More than nine in 10 (91%) US respondents would engage in healthier behaviours if they were rewarded, according to research by Welltok and the National Business Group on Health (NBGH).
The Whispers from the water cooler: what motivates employees to improve their health and wellbeing report, which surveyed 1,003 full-time US employees working for large organisations, also found that 60% of respondents agree or strongly agree that including family in workplace health and wellbeing programmes would increase participation.
The research also found:
- 60% of respondents aged between 18 and 34 think employers should be involved in supporting employees’ financial health.
- 53% of respondents see their employer as having a role in helping them to stop unhealthy behaviours or manage financial issues.
- 86% of respondents are motivated by colleagues to improve their overall health and wellbeing at work, and 57% name their direct manager as a key motivating factor.
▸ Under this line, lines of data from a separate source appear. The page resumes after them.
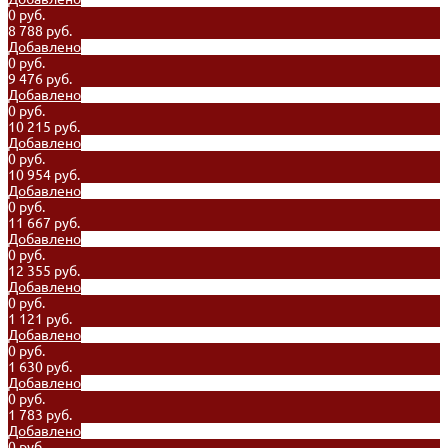
0 руб.
8 788 руб.
Добавлено
0 руб.
9 476 руб.
Добавлено
0 руб.
10 215 руб.
Добавлено
0 руб.
10 954 руб.
Добавлено
0 руб.
11 667 руб.
Добавлено
0 руб.
12 355 руб.
Добавлено
0 руб.
1 121 руб.
Добавлено
0 руб.
1 630 руб.
Добавлено
0 руб.
1 783 руб.
Добавлено
0 руб.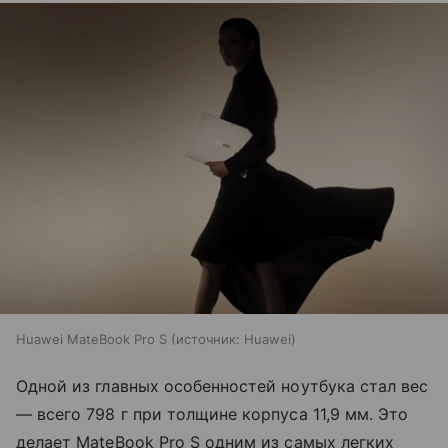
Huawei MateBook Pro S
источник:
Huawei
Одной из главных особенностей ноутбука стал вес
— всего 798 г при толщине корпуса 11,9 мм. Это
делает MateBook Pro S одним из самых легких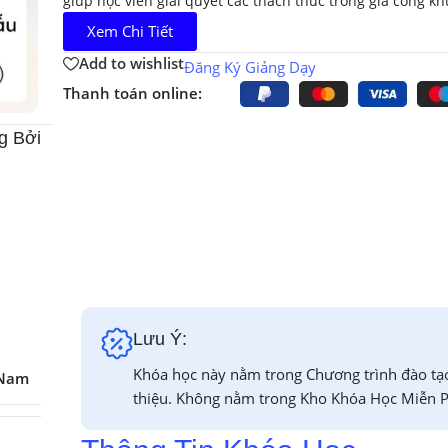
giúp học viên giải quyết các thách thức trong gia công k
Xem Chi Tiết
Add to wishlist
Đăng Ký Giảng Dạy
Thanh toán online:
g Bởi
Lưu Ý:
Khóa học này nằm trong Chương trình đào tạ
 Nam
thiệu. Không nằm trong Kho Khóa Học Miễn P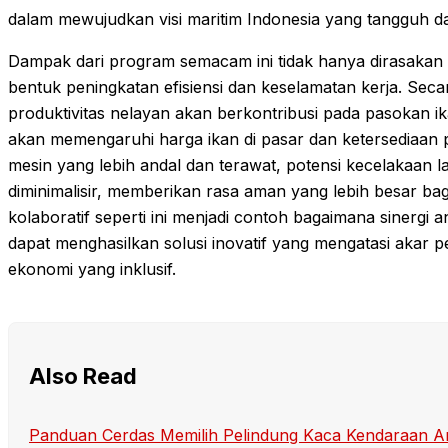
dalam mewujudkan visi maritim Indonesia yang tangguh d
Dampak dari program semacam ini tidak hanya dirasakan
bentuk peningkatan efisiensi dan keselamatan kerja. Seca
produktivitas nelayan akan berkontribusi pada pasokan ika
akan memengaruhi harga ikan di pasar dan ketersediaan pr
mesin yang lebih andal dan terawat, potensi kecelakaan l
diminimalisir, memberikan rasa aman yang lebih besar bag
kolaboratif seperti ini menjadi contoh bagaimana sinergi
dapat menghasilkan solusi inovatif yang mengatasi aka
ekonomi yang inklusif.
Also Read
Panduan Cerdas Memilih Pelindung Kaca Kendaraan A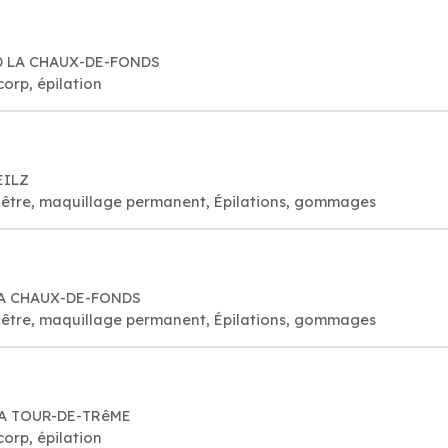
00 LA CHAUX-DE-FONDS
corp, épilation
EILZ
visage bien-être, maquillage permanent, Épilations, gommages
 LA CHAUX-DE-FONDS
visage bien-être, maquillage permanent, Épilations, gommages
 LA TOUR-DE-TRêME
corp, épilation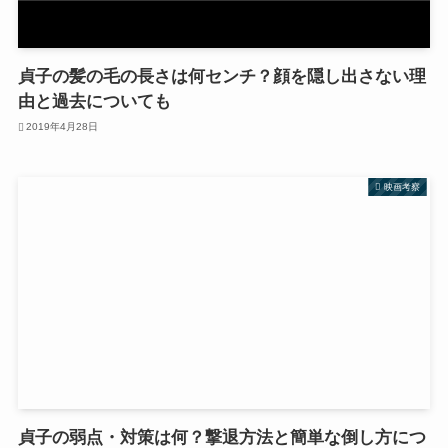
貞子の髪の毛の長さは何センチ？顔を隠し出さない理
由と過去についても
2019年4月28日
映画考察
貞子の弱点・対策は何？撃退方法と簡単な倒し方につ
- Less than half (48%) of respondents have taken part in a physical health programme at work, and less than a quarter (24%) have participated in a programme focusing on emotional health.
- 63% of respondents in households earning less than $50,000 want their employer to play a role in supporting their financial wellbeing, compared to 44% of respondents earning $200,000 or more.
- 81% of respondents saw a positive impact on their physical wellbeing as a result of participating in a workplace health and wellbeing programme.
- Among respondents who have not participated in a workplace wellbeing programme, 37% did not find the programme relevant to them, and 20% did not know they had access to a health and wellbeing programme.
Michelle Snyder, chief marketing officer at Welltok, said: “The majority of [organisations] providing health and wellbeing programmes can maximise the value of what they are offering, regardless of their current levels of employee participation.
“Clearly, not every group is motivated by the same drivers and there is room for all to grow. The findings confirm that employers must connect individuals with the right topics and content, as well as create the right support networks if they want to generate the highest possible return on investment.”